Y claro, con los ocho millones de pobres que existen en este país, los obispos andan un poco desorientados y prefieren mirar para otro lado, pidiendo, pese a ello, el voto para el PP. Claro está que la Iglesia está en crisis de renovación o de subsistencia, o de ambas cosas. Ahora, los valores cristianos, lejos de favorecer a los pobres, son utilizados para ennoblecer, por ejemplo, la crispación y la confrontación social o para satanizar el intento de negociación con ETA, cosa que, por cierto, han hecho todos los gobiernos de España. Lamentablemente, los valores de nuestra cristiandad hacen agua por todas partes, mayormente por la España de la derecha.

Lo peligroso de todo esto es que el desánimo -esa desesperanza remota y enmohecida que aflige y erosiona a los que han sido señalados como desfavorecidos, ese fastidio desde el alba al anochecer, ese desaliento cotidiano y perspicuo de los que han sido excluidos de los garbanzos y del chamizo de ladrillo- se propague. Me refiero a que ese ingente guarismo de personas, que han sido derrotadas por una sociedad cruelmente injusta, no acuda a votar. Toda esa buena gente, que avanza por el nuevo milenio con la incertidumbre de quien vislumbra que la injusticia social puede alcanzar cotas jamás conocidas, no debe permanecer escéptica. Debe acudir a las urnas a votar, y a votar a una opción progresista, es decir a ZP, pues de sus políticas sociales depende la expansión de su maltrecha esperanza.

Los desfavorecidos -como se dice ahora con espantosa retórica- esto es, los obreros, jóvenes sin techo, desempleados, pobres de solemnidad, escritores sin editor, poetas sin rima, escultores sin cincel, divorciados, homosexuales, mujeres que no pueden ejercer su derecho a interrumpir su embarazo, enajenados, los que aspiran a una muerte digna e indolora, habitantes todos ellos de la calle, no deben abrumarse con los sermones casándricos e inmisericordes de la derecha. Por el contrario, esa ciudadanía combativa, ese clásico de la protesta y reivindicación, que es consciente de que los pueblos sólo crecen al amparo de la izquierda democrática, debe movilizarse y acudir a las urnas. De esos herejes doloridos está habitado este país, y de que vuelvan -como pueblo- a la calle, con sus imprevistos brotes de entusiasmo, depende que la derecha siga en la oposición.

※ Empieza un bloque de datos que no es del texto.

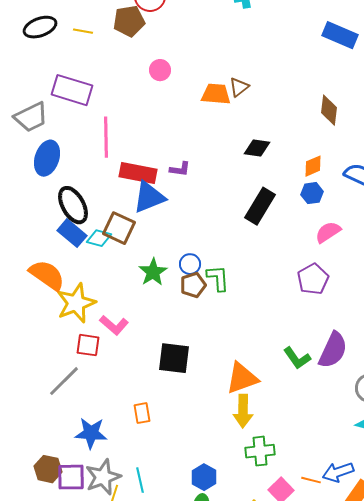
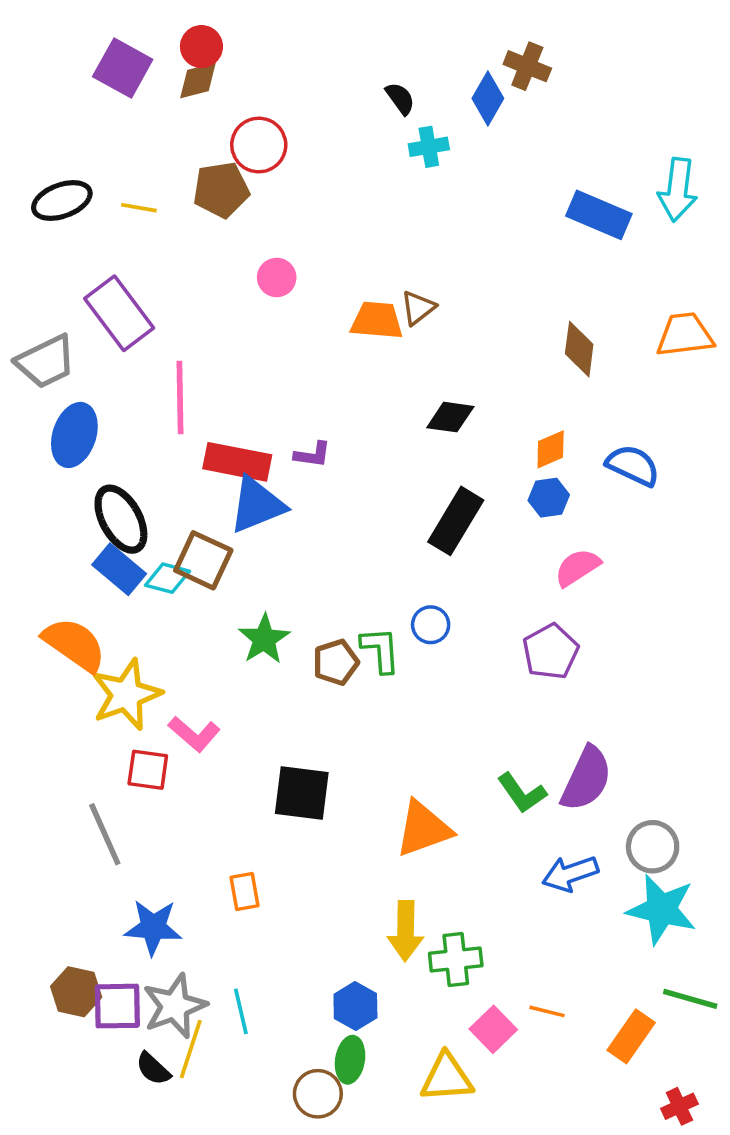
purple rectangle: (72, 90) -> (119, 313), turned 36
blue circle: (190, 264) -> (431, 625), moved
gray line: (64, 381) -> (105, 834), turned -69
yellow arrow: (243, 411) -> (406, 931), moved
blue arrow: (338, 472) -> (570, 874), moved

En fin, el sábado, naciendo marzo extrañamente templado, el carnaval electoral se ha desnudado de idiomas y se ha dado de bruces con la fragilidad humana. El futuro, estremecido, se ha trocado en nostalgia del pasado, en una afanosa tentativa de recuperar a Carlos Chivite, el candidato perspicaz y tranquilo que anota junto a su sonrisa la palabra comprometida con los desfavorecidos. Hasta pronto, Carlos.